An oral smear was taken from all study participants prior to inclusion in order to exclude oral candidiasis as it may mimic other mucosal lesions, e.g. erythematous OLP. A superimposed fungal infection may also masquerade the pattern of OLP lesions and be the cause of oral symptoms. The smear was stained with Periodic Acid Schiff and evaluated cytologically for presence of yeast hyphae and spores. Eleven patients, but none of the healthy subjects, had an oral candidiasis. They were treated with nystatin for 4 weeks, prior to inclusion. The treatment had no impact on their oral symptoms, but according to a repeated smear, the hyphae and spores were eliminated.
All patients had oral symptoms including stinging and burning sensations, and were diagnosed with OLP, OLL or generalised stomatitis. The patients with OLP and OLL were clinically characterised by various combinations of reticular, erythematous, ulcerative and plaque-like mucosal changes and the diagnosis was confirmed by a biopsy and histopathological examination according to van der Meij and van der Waal . However, this method to discriminate between OLP and OLL still needs to be validated in larger scale studies. The patients diagnosed with stomatitis were characterised by having a more diffuse, widespread oral mucosal erythema. The patients with OLP and OLL were pooled in one group as a strict distinction between the two entities was difficult to make.
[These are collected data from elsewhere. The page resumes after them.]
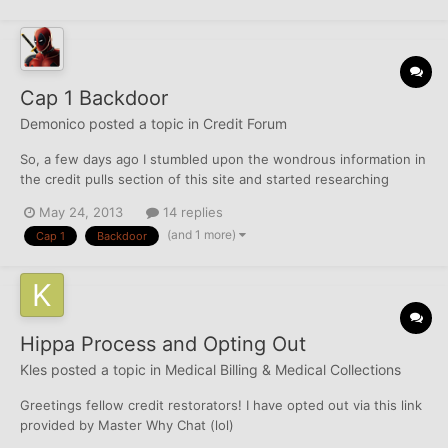
Cap 1 Backdoor
Demonico
posted a topic in
Credit Forum
So, a few days ago I stumbled upon the wondrous information in
the credit pulls section of this site and started researching
various cards. Based on this research, and recent looks at FAKO
May 24, 2013
14 replies
scores, I applied for and was approved for an Amex Green
(and 1 more)
Cap 1
Backdoor
account. Then yesterday an Amex DSM with a 2k limit, I...
Hippa Process and Opting Out
Kles
posted a topic in
Medical Billing & Medical Collections
Greetings fellow credit restorators! I have opted out via this link
provided by Master Why Chat (lol)
https://www.optoutprescreen.com/?rf=t I printed that form,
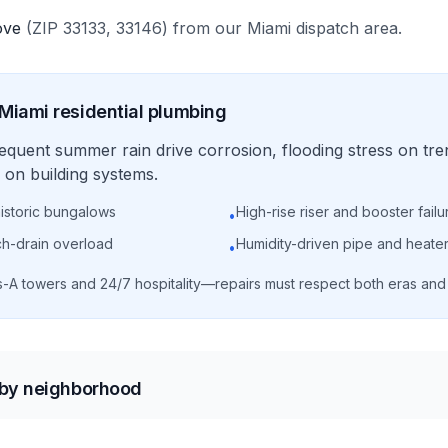
ove
(ZIP
33133, 33146
)
from our
Miami
dispatch area.
Miami
residential
plumbing
requent summer rain drive corrosion, flooding stress on tre
on building systems.
historic bungalows
High-rise riser and booster failu
•
ch-drain overload
Humidity-driven pipe and heater
•
s-A towers and 24/7 hospitality—repairs must respect both eras an
 by neighborhood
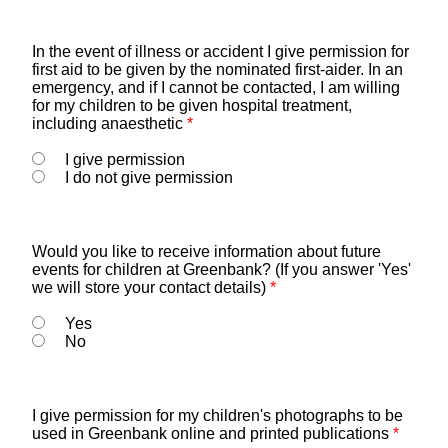
In the event of illness or accident I give permission for
first aid to be given by the nominated first-aider. In an
emergency, and if I cannot be contacted, I am willing
for my children to be given hospital treatment,
including anaesthetic
*
I give permission
I do not give permission
Would you like to receive information about future
events for children at Greenbank? (If you answer 'Yes'
we will store your contact details)
*
Yes
No
I give permission for my children's photographs to be
used in Greenbank online and printed publications
*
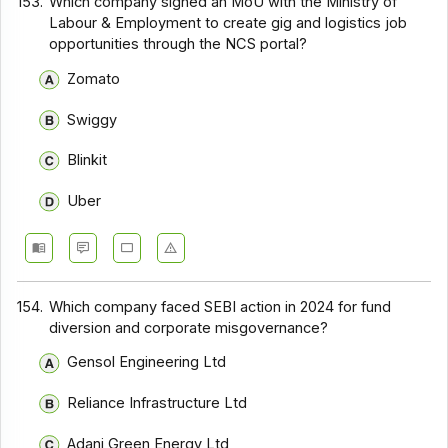
153.
Which company signed an MoU with the Ministry of
Labour & Employment to create gig and logistics job
opportunities through the NCS portal?
Zomato
Swiggy
Blinkit
Uber
154.
Which company faced SEBI action in 2024 for fund
diversion and corporate misgovernance?
Gensol Engineering Ltd
Reliance Infrastructure Ltd
Adani Green Energy Ltd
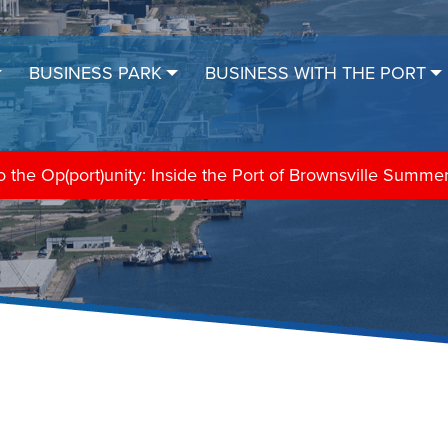
BUSINESS PARK
BUSINESS WITH THE PORT
the Op(port)unity: Inside the Port of Brownsville Summe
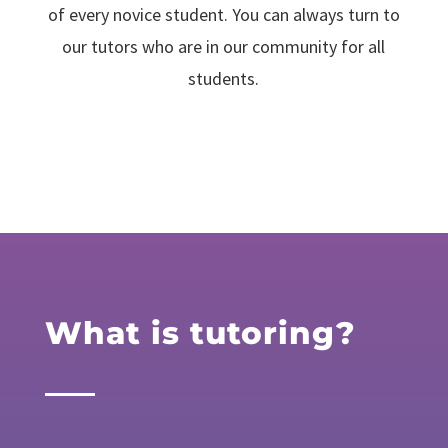
of every novice student. You can always turn to
our tutors who are in our community for all
students.
What is tutoring?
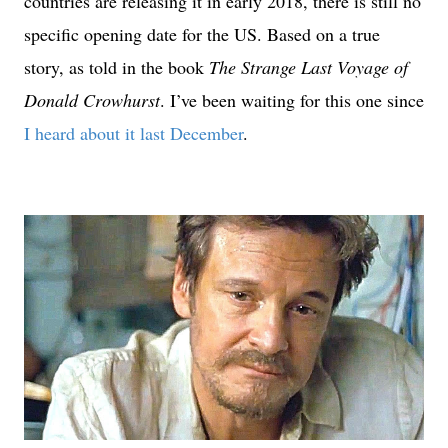
countries are releasing it in early 2018, there is still no
specific opening date for the US. Based on a true
story, as told in the book
The Strange Last Voyage of
Donald Crowhurst
. I’ve been waiting for this one since
I heard about it last December
.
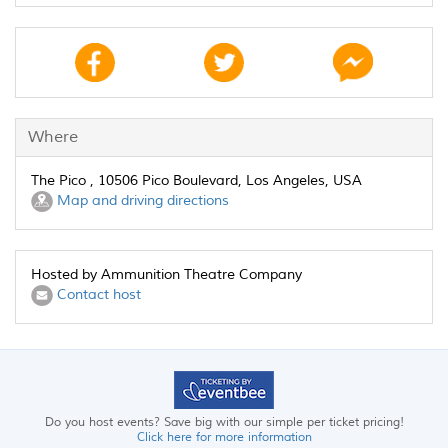
Where
The Pico , 10506 Pico Boulevard, Los Angeles, USA
Map and driving directions
Hosted by Ammunition Theatre Company
Contact host
Do you host events? Save big with our simple per ticket pricing!
Click here for more information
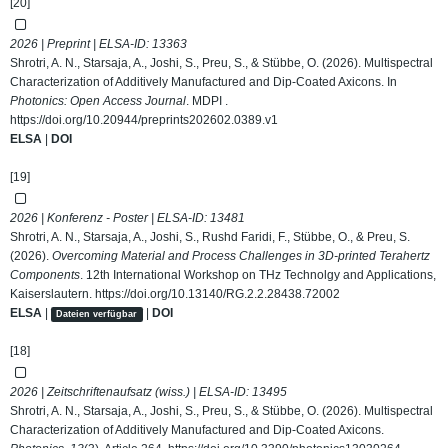
[20]
2026 | Preprint | ELSA-ID:
13363
Shrotri, A. N., Starsaja, A., Joshi, S., Preu, S., & Stübbe, O. (2026). Multispectral
Characterization of Additively Manufactured and Dip-Coated Axicons. In
Photonics: Open Access Journal
. MDPI .
https://doi.org/10.20944/preprints202602.0389.v1
ELSA
|
DOI
[19]
2026 | Konferenz - Poster | ELSA-ID:
13481
Shrotri, A. N., Starsaja, A., Joshi, S., Rushd Faridi, F., Stübbe, O., & Preu, S.
(2026).
Overcoming Material and Process Challenges in 3D-printed Terahertz
Components
. 12th International Workshop on THz Technolgy and Applications,
Kaiserslautern.
https://doi.org/10.13140/RG.2.2.28438.72002
ELSA
|
|
DOI
Dateien verfügbar
[18]
2026 | Zeitschriftenaufsatz (wiss.) | ELSA-ID:
13495
Shrotri, A. N., Starsaja, A., Joshi, S., Preu, S., & Stübbe, O. (2026). Multispectral
Characterization of Additively Manufactured and Dip-Coated Axicons.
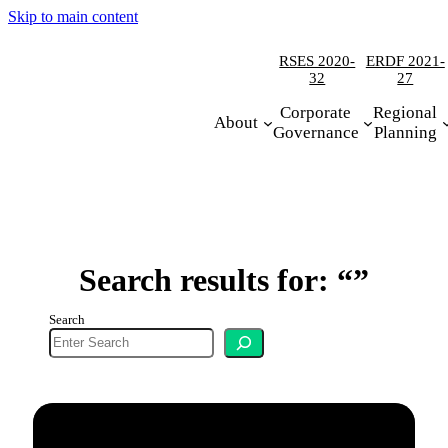
Skip to main content
RSES 2020-
ERDF 2021-
32
27
Corporate
Regional
About
Governance
Planning
Search results for: “”
Search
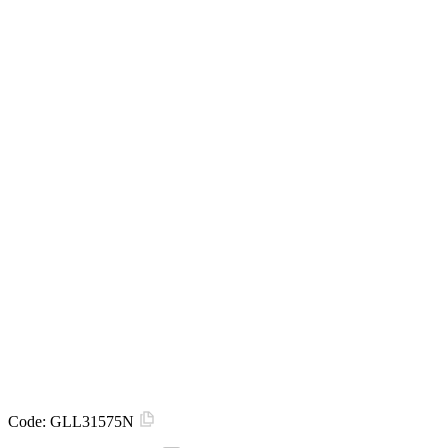
Code:
GLL31575N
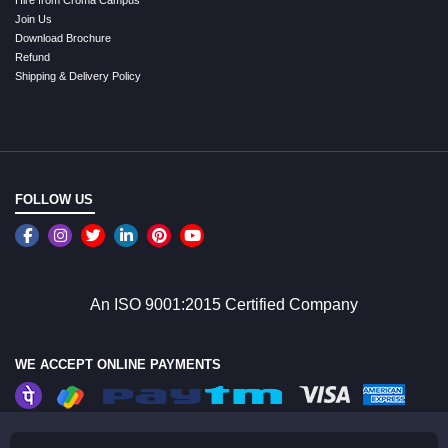
Hire from Croma Campus
Join Us
Download Brochure
Refund
Shipping & Delivery Policy
FOLLOW US
An ISO 9001:2015 Certified Company
WE ACCEPT ONLINE PAYMENTS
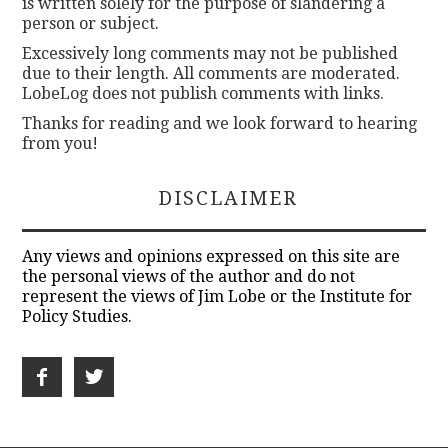
is written solely for the purpose of slandering a
person or subject.
Excessively long comments may not be published
due to their length. All comments are moderated.
LobeLog does not publish comments with links.
Thanks for reading and we look forward to hearing
from you!
DISCLAIMER
Any views and opinions expressed on this site are
the personal views of the author and do not
represent the views of Jim Lobe or the Institute for
Policy Studies.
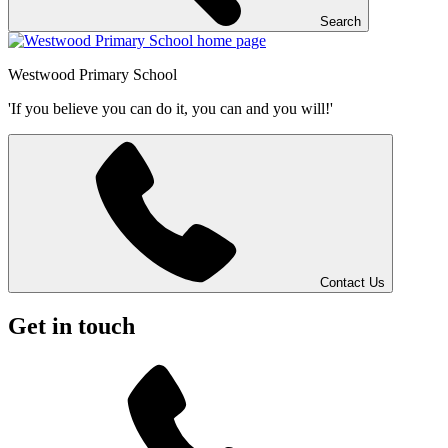
Search
Westwood
Primary School
'If you believe you can do it, you can and you will!'
Contact Us
Get in touch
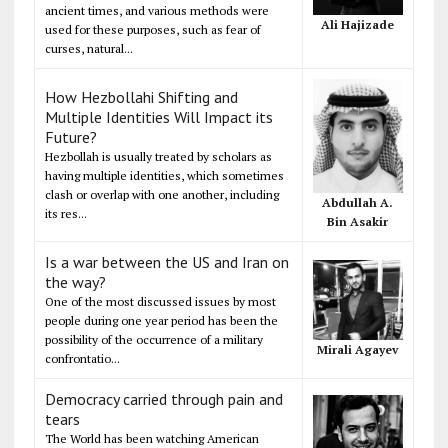
ancient times, and various methods were
Ali Hajizade
used for these purposes, such as fear of
curses, natural...
How Hezbollahi Shifting and
Multiple Identities Will Impact its
Future?
Hezbollah is usually treated by scholars as
having multiple identities, which sometimes
clash or overlap with one another, including
Abdullah A.
its res...
Bin Asakir
Is a war between the US and Iran on
the way?
One of the most discussed issues by most
people during one year period has been the
possibility of the occurrence of a military
Mirali Agayev
confrontatio...
Democracy carried through pain and
tears
The World has been watching American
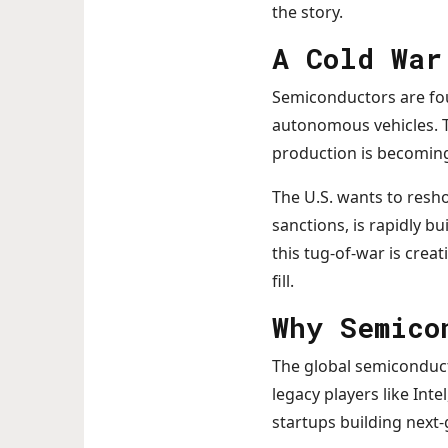
the story.
A Cold War
Semiconductors are fou
autonomous vehicles. T
production is becoming 
The U.S. wants to resh
sanctions, is rapidly bu
this tug-of-war is cre
fill.
Why Semico
The global semiconduct
legacy players like Int
startups building next-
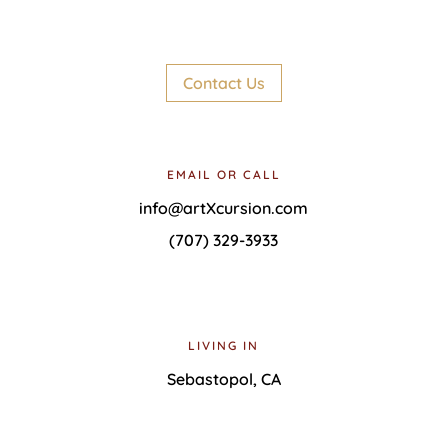
Contact Us
EMAIL OR CALL
info@artXcursion.com
(707) 329-3933
LIVING IN
Sebastopol, CA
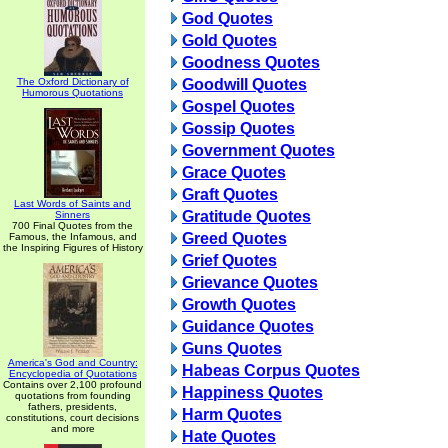
God Quotes
Gold Quotes
Goodness Quotes
The Oxford Dictionary of
Goodwill Quotes
Humorous Quotations
Gospel Quotes
Gossip Quotes
Government Quotes
Grace Quotes
Graft Quotes
Last Words of Saints and
Gratitude Quotes
Sinners
700 Final Quotes from the
Greed Quotes
Famous, the Infamous, and
the Inspiring Figures of History
Grief Quotes
Grievance Quotes
Growth Quotes
Guidance Quotes
Guns Quotes
America's God and Country:
Habeas Corpus Quotes
Encyclopedia of Quotations
Contains over 2,100 profound
Happiness Quotes
quotations from founding
fathers, presidents,
Harm Quotes
constitutions, court decisions
and more
Hate Quotes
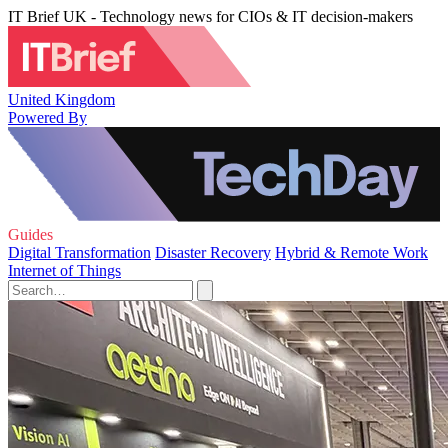
IT Brief UK - Technology news for CIOs & IT decision-makers
United Kingdom
Powered By
Guides
Digital Transformation
Disaster Recovery
Hybrid & Remote Work
Internet of Things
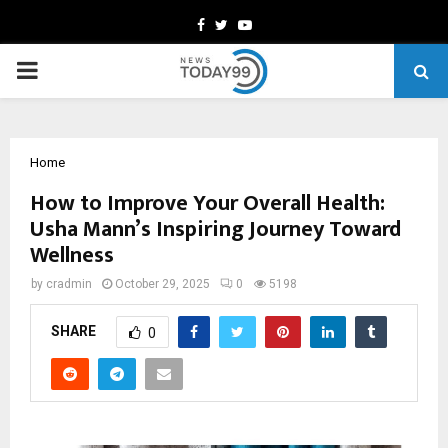
Facebook
Twitter
Youtube
PRIMARY
MENU
Home
How to Improve Your Overall Health:
Usha Mann’s Inspiring Journey Toward
Wellness
by
cradmin
October 29, 2025
0
5198
SHARE
0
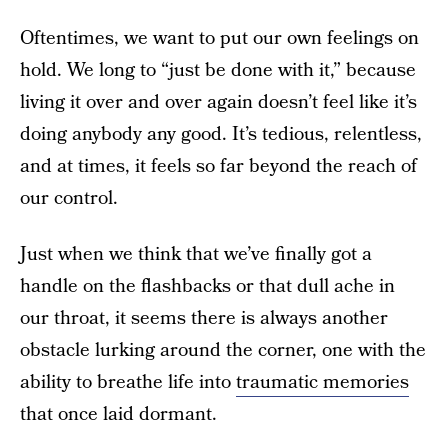
Oftentimes, we want to put our own feelings on
hold. We long to “just be done with it,” because
living it over and over again doesn’t feel like it’s
doing anybody any good. It’s tedious, relentless,
and at times, it feels so far beyond the reach of
our control.
Just when we think that we’ve finally got a
handle on the flashbacks or that dull ache in
our throat, it seems there is always another
obstacle lurking around the corner, one with the
ability to breathe life into
traumatic memories
that once laid dormant.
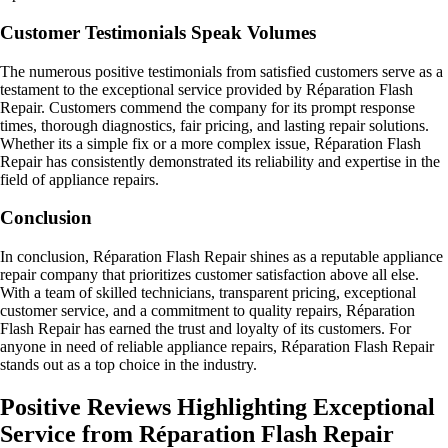
Customer Testimonials Speak Volumes
The numerous positive testimonials from satisfied customers serve as a
testament to the exceptional service provided by Réparation Flash
Repair. Customers commend the company for its prompt response
times, thorough diagnostics, fair pricing, and lasting repair solutions.
Whether its a simple fix or a more complex issue, Réparation Flash
Repair has consistently demonstrated its reliability and expertise in the
field of appliance repairs.
Conclusion
In conclusion, Réparation Flash Repair shines as a reputable appliance
repair company that prioritizes customer satisfaction above all else.
With a team of skilled technicians, transparent pricing, exceptional
customer service, and a commitment to quality repairs, Réparation
Flash Repair has earned the trust and loyalty of its customers. For
anyone in need of reliable appliance repairs, Réparation Flash Repair
stands out as a top choice in the industry.
Positive Reviews Highlighting Exceptional
Service from Réparation Flash Repair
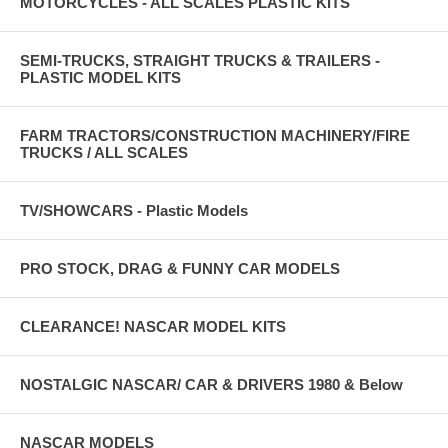
MOTORCYCLES - ALL SCALES PLASTIC KITS
SEMI-TRUCKS, STRAIGHT TRUCKS & TRAILERS -
PLASTIC MODEL KITS
FARM TRACTORS/CONSTRUCTION MACHINERY/FIRE
TRUCKS / ALL SCALES
TV/SHOWCARS - Plastic Models
PRO STOCK, DRAG & FUNNY CAR MODELS
CLEARANCE! NASCAR MODEL KITS
NOSTALGIC NASCAR/ CAR & DRIVERS 1980 & Below
NASCAR MODELS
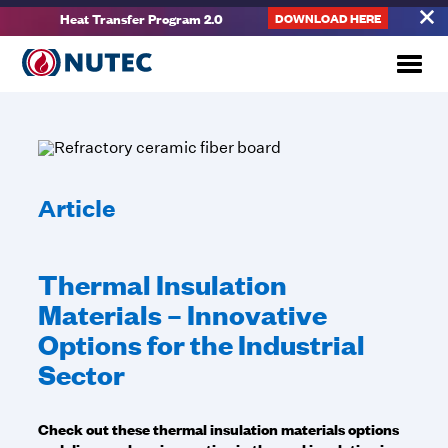
Heat Transfer Program 2.0
DOWNLOAD HERE
Article
Thermal Insulation
Materials – Innovative
Options for the Industrial
Sector
Check out these thermal insulation materials options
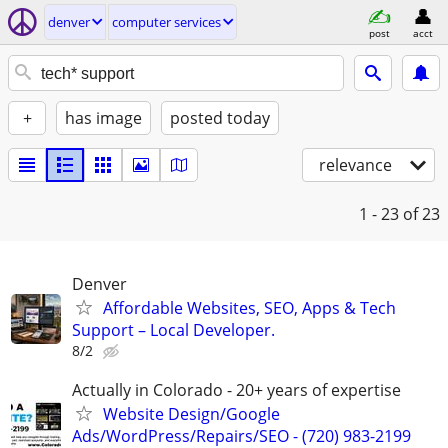
denver
computer services
post
acct
+
has image
posted today
relevance
1 - 23
of 23
Denver
Affordable Websites, SEO, Apps & Tech
Support – Local Developer.
8/2
Actually in Colorado - 20+ years of expertise
Website Design/Google
Ads/WordPress/Repairs/SEO - (720) 983-2199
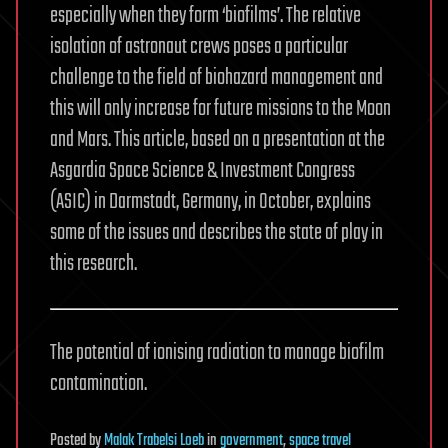
especially when they form ‘biofilms’. The relative
isolation of astronaut crews poses a particular
challenge to the field of biohazard management and
this will only increase for future missions to the Moon
and Mars. This article, based on a presentation at the
Asgardia Space Science & Investment Congress
(ASIC) in Darmstadt, Germany, in October, explains
some of the issues and describes the state of play in
this research.
The potential of ionising radiation to manage biofilm
contamination.
Posted
by
Malak Trabelsi Loeb
in
government
,
space travel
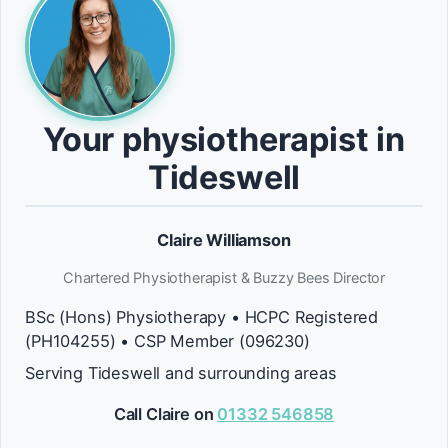
Your physiotherapist in
Tideswell
Claire Williamson
Chartered Physiotherapist & Buzzy Bees Director
BSc (Hons) Physiotherapy • HCPC Registered
(PH104255) • CSP Member (096230)
Serving Tideswell and surrounding areas
Call Claire on
01332 546858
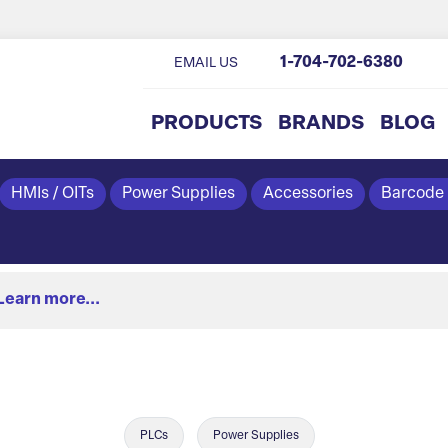
1-704-702-6380
EMAIL US
PRODUCTS
BRANDS
BLOG
HMIs / OITs
Power Supplies
Accessories
Barcode
Learn more...
PLCs
Power Supplies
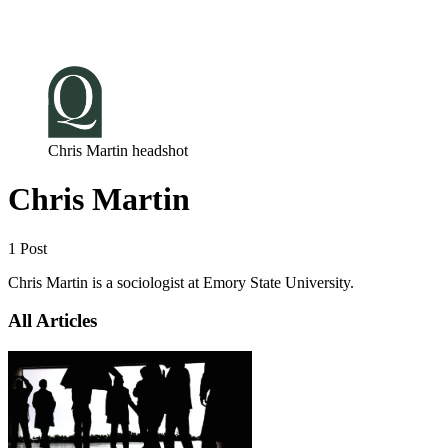
Log in
Subscribe
Chris Martin headshot
Chris Martin
1 Post
Chris Martin is a sociologist at Emory State University.
All Articles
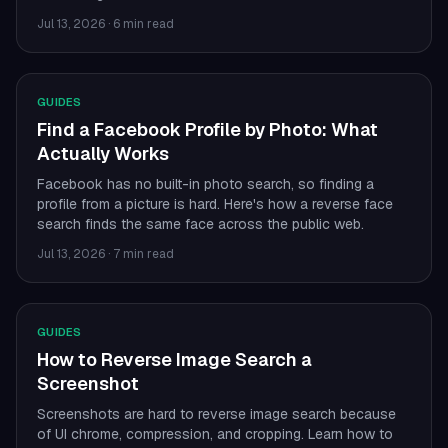
Jul 13, 2026
·
6 min read
GUIDES
Find a Facebook Profile by Photo: What
Actually Works
Facebook has no built-in photo search, so finding a
profile from a picture is hard. Here's how a reverse face
search finds the same face across the public web.
Jul 13, 2026
·
7 min read
GUIDES
How to Reverse Image Search a
Screenshot
Screenshots are hard to reverse image search because
of UI chrome, compression, and cropping. Learn how to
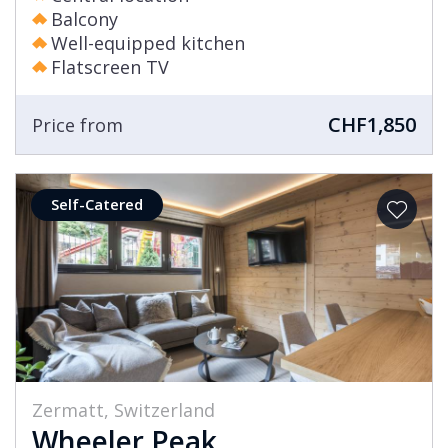
Balcony
Well-equipped kitchen
Flatscreen TV
CHF1,850
Price from
Self-Catered
Zermatt, Switzerland
Wheeler Peak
All participants underwent a mucosal biopsy at the Department of Odontology, University of Copenhagen, and were referred for patch testing for contact allergy at the Department of Dermatology and Allergy, Gentofte University Hospital. Patch testing to the European baseline series, a toothpaste series and a dental material series were done according to the European Society of Contact Dermatitis (ESCD) guidelines . Moreover, all participants had a check of the serum levels of thyroid stimulating hormone (TSH). They also underwent an interview including standardised questions regarding present and past systemic diseases, including allergies, daily intake of medication, habits regarding alcohol consumption, tobacco smoking and oral hygiene. Data on smoking habits was used to categorize participants as never smokers, former smokers and current smokers. Data on alcohol consumption was used to pool the participants in groups of never consuming alcohol, occasionally or daily consumption of alcohol.
Assessment of xerostomia
Apart from being questioned about symptoms of the oral mucosa like stinging, burning and roughness, the participants were also asked whether they had taste disturbances and the character of their disturbances in taste perception. Moreover, the participants were asked whether they had symptoms of dry mouth, and if present they were also asked to score the severity of xerostomia using a categorized questionnaire based on Beck’s inventory scale on how questionnaires should be designed in order to obtain valid responses  including four degrees of severity (scores 0–3) . The assessment also included potential affection of oropharyngeal functions and diurnal variation in the sensation of oral dryness (Table 1).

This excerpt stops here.